Prediction of weaning success from invasive mechanical ventilation remains a challenge in everyday clinical practice. Several prediction scores have been developed to guide success during spontaneous breathing trials to help with weaning decisions. These scores aim to provide a structured framework to support clinical judgment. However, their effectiveness varies across patient populations, and their predictive accuracy remains inconsistent. In this review, we aim to identify the strengths and limitations of commonly used clinical prediction tools in assessing readiness for ventilator liberation. While scores such as the Rapid Shallow Breathing Index and the Integrative Weaning Index are widely adopted, their sensitivity and specificity often fall short in complex clinical settings. Factors such as underlying disease pathophysiology, patient characteristics, and clinician subjectivity impact score performance and reliability. Moreover, disparities in validation across diverse populations limit generalizability. With growing interest in artificial intelligence (AI) and machine learning, there is potential for enhanced prediction models that integrate multidimensional data and adapt to individual patient profiles. However, current AI approaches face challenges related to interpretability, bias, and ethical implementation. This paper underscores the need for more robust, individualized, and transparent prediction systems and advocates for careful integration of emerging technologies into clinical workflows to optimize weaning success and patient outcomes.

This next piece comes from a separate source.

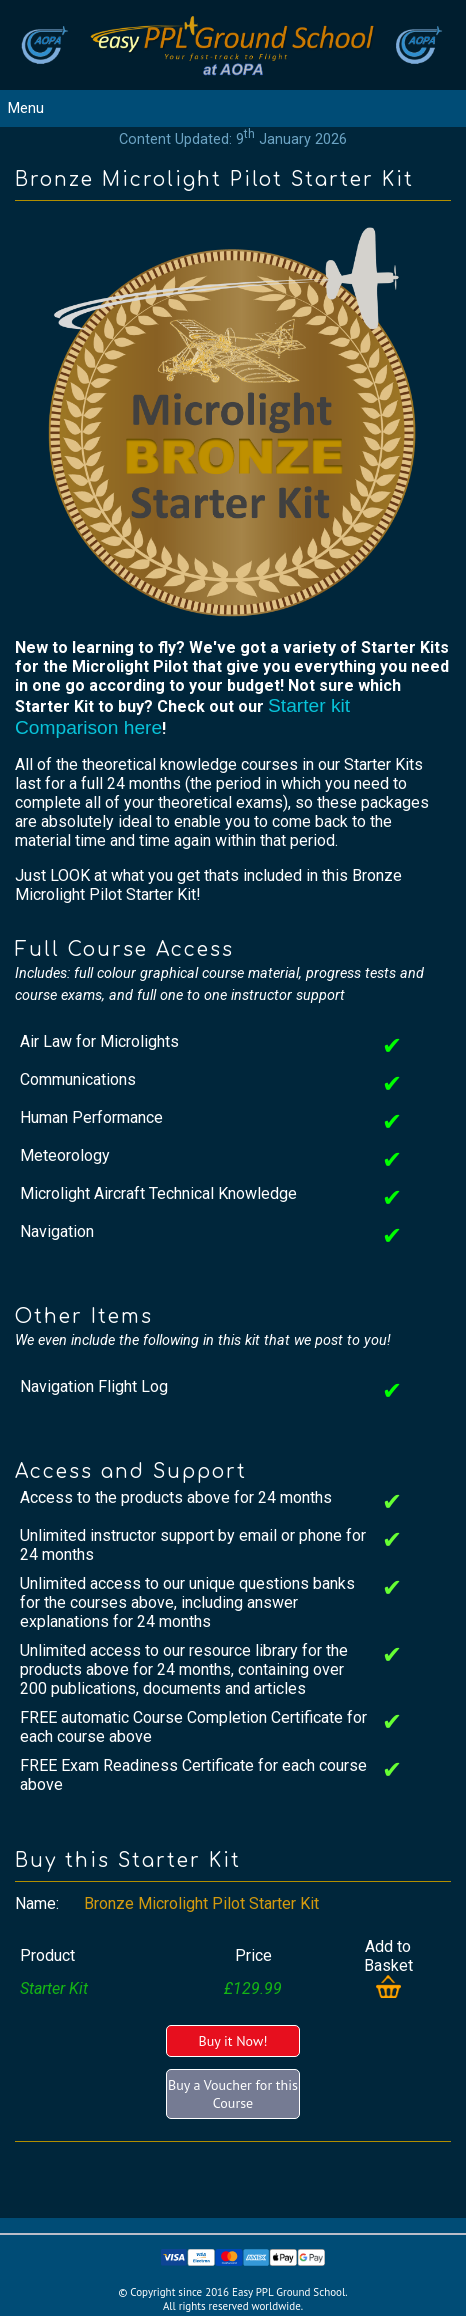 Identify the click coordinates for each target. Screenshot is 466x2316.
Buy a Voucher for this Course (233, 2094)
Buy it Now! (232, 2041)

Keywords: Mechanical ventilation; Weaning; Prediction models; Artificial intelligence; Respiratory failure

Core Tip: This paper aims to review the roles and limitations of clinical prediction scores in guiding ventilator weaning decisions. It highlights the variability in score performance, the need for population-specific validation, and explores the emerging potential of artificial intelligence-driven models to enhance accuracy, personalization, and safety in invasive mechanical ventilation liberation.